▶ **HOW TO COMPLETE THIS TASK**
Reproduce exactly the lines of this material that begin at the line with "горячекатаной" and end at the line with "worden typisch behaald bij grote projecten.", both included. Omit the pictures and everything else.

**********

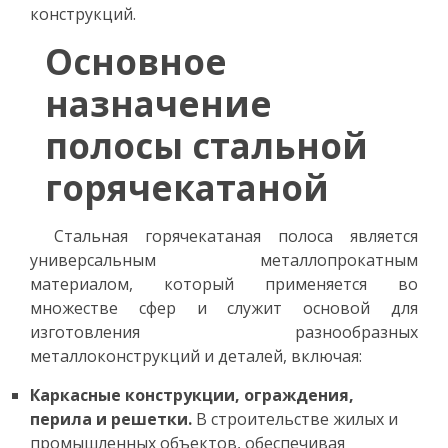
конструкций.
Основное
назначение
полосы стальной
горячекатаной
Стальная горячекатаная полоса является
универсальным металлопрокатным
материалом, который применяется во
множестве сфер и служит основой для
изготовления разнообразных
металлоконструкций и деталей, включая:
Каркасные конструкции, ограждения,
перила и решетки.
В строительстве жилых и
промышленных объектов, обеспечивая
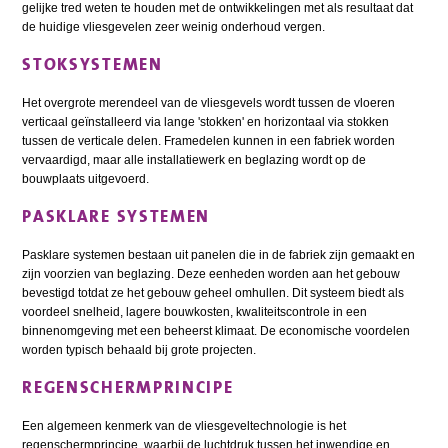
gelijke tred weten te houden met de ontwikkelingen met als resultaat dat
de huidige vliesgevelen zeer weinig onderhoud vergen.
STOKSYSTEMEN
Het overgrote merendeel van de vliesgevels wordt tussen de vloeren
verticaal geïnstalleerd via lange 'stokken' en horizontaal via stokken
tussen de verticale delen. Framedelen kunnen in een fabriek worden
vervaardigd, maar alle installatiewerk en beglazing wordt op de
bouwplaats uitgevoerd.
PASKLARE SYSTEMEN
Pasklare systemen bestaan uit panelen die in de fabriek zijn gemaakt en
zijn voorzien van beglazing. Deze eenheden worden aan het gebouw
bevestigd totdat ze het gebouw geheel omhullen. Dit systeem biedt als
voordeel snelheid, lagere bouwkosten, kwaliteitscontrole in een
binnenomgeving met een beheerst klimaat. De economische voordelen
worden typisch behaald bij grote projecten.
REGENSCHERMPRINCIPE
Een algemeen kenmerk van de vliesgeveltechnologie is het
regenschermprincipe, waarbij de luchtdruk tussen het inwendige en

**********

▶ **PROBLEM SOLUTION**
горячекатаной
Стальная горячекатаная полоса является
универсальным металлопрокатным
материалом, который применяется во
множестве сфер и служит основой для
изготовления разнообразных
металлоконструкций и деталей, включая:
Каркасные конструкции, ограждения,
перила и решетки.
В строительстве жилых и
промышленных объектов, обеспечивая
gelijke tred weten te houden met de ontwikkelingen met als resultaat dat
de huidige vliesgevelen zeer weinig onderhoud vergen.
STOKSYSTEMEN
Het overgrote merendeel van de vliesgevels wordt tussen de vloeren
verticaal geïnstalleerd via lange 'stokken' en horizontaal via stokken
tussen de verticale delen. Framedelen kunnen in een fabriek worden
vervaardigd, maar alle installatiewerk en beglazing wordt op de
bouwplaats uitgevoerd.
PASKLARE SYSTEMEN
Pasklare systemen bestaan uit panelen die in de fabriek zijn gemaakt en
zijn voorzien van beglazing. Deze eenheden worden aan het gebouw
bevestigd totdat ze het gebouw geheel omhullen. Dit systeem biedt als
voordeel snelheid, lagere bouwkosten, kwaliteitscontrole in een
binnenomgeving met een beheerst klimaat. De economische voordelen
worden typisch behaald bij grote projecten.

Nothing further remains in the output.